*** Begin section ***

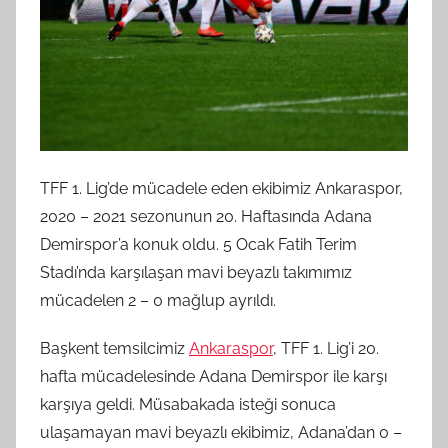
TFF 1. Lig’de mücadele eden ekibimiz Ankaraspor,
2020 – 2021 sezonunun 20. Haftasında Adana
Demirspor’a konuk oldu. 5 Ocak Fatih Terim
Stadı’nda karşılaşan mavi beyazlı takımımız
mücadelen 2 – 0 mağlup ayrıldı.
Başkent temsilcimiz
Ankaraspor
, TFF 1. Lig’i 20.
hafta mücadelesinde Adana Demirspor ile karşı
karşıya geldi. Müsabakada isteği sonuca
ulaşamayan mavi beyazlı ekibimiz, Adana’dan 0 –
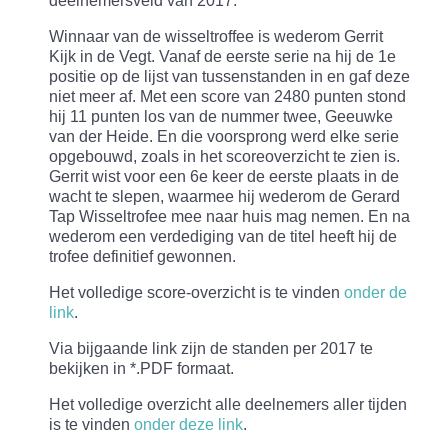
deelnemersveld van 2017.
Winnaar van de wisseltroffee is wederom Gerrit
Kijk in de Vegt. Vanaf de eerste serie na hij de 1e
positie op de lijst van tussenstanden in en gaf deze
niet meer af. Met een score van 2480 punten stond
hij 11 punten los van de nummer twee, Geeuwke
van der Heide. En die voorsprong werd elke serie
opgebouwd, zoals in het scoreoverzicht te zien is.
Gerrit wist voor een 6e keer de eerste plaats in de
wacht te slepen, waarmee hij wederom de Gerard
Tap Wisseltrofee mee naar huis mag nemen. En na
wederom een verdediging van de titel heeft hij de
trofee definitief gewonnen.
Het volledige score-overzicht is te vinden
onder de
link
.
Via bijgaande link zijn de standen per 2017 te
bekijken in *.PDF formaat.
Het volledige overzicht alle deelnemers aller tijden
is te vinden
onder deze link
.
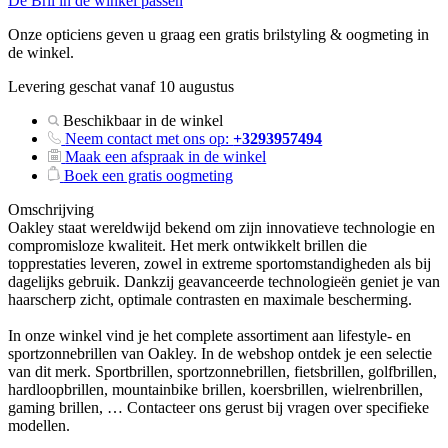
De Bril in de winkel passen
Onze opticiens geven u graag een gratis brilstyling & oogmeting in
de winkel.
Levering geschat vanaf 10 augustus
Beschikbaar in de winkel
Neem contact met ons op:
+3293957494
Maak een afspraak in de winkel
Boek een gratis oogmeting
Omschrijving
Oakley staat wereldwijd bekend om zijn innovatieve technologie en
compromisloze kwaliteit. Het merk ontwikkelt brillen die
topprestaties leveren, zowel in extreme sportomstandigheden als bij
dagelijks gebruik. Dankzij geavanceerde technologieën geniet je van
haarscherp zicht, optimale contrasten en maximale bescherming.
In onze winkel vind je het complete assortiment aan lifestyle- en
sportzonnebrillen van Oakley. In de webshop ontdek je een selectie
van dit merk. Sportbrillen, sportzonnebrillen, fietsbrillen, golfbrillen,
hardloopbrillen, mountainbike brillen, koersbrillen, wielrenbrillen,
gaming brillen, … Contacteer ons gerust bij vragen over specifieke
modellen.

*** End section ***

> [Problem]:
Return a copy of each line in the records above that has "link" in it.

> [Answer section]:
link
Via bijgaande link zijn de standen per 2017 te
onder deze link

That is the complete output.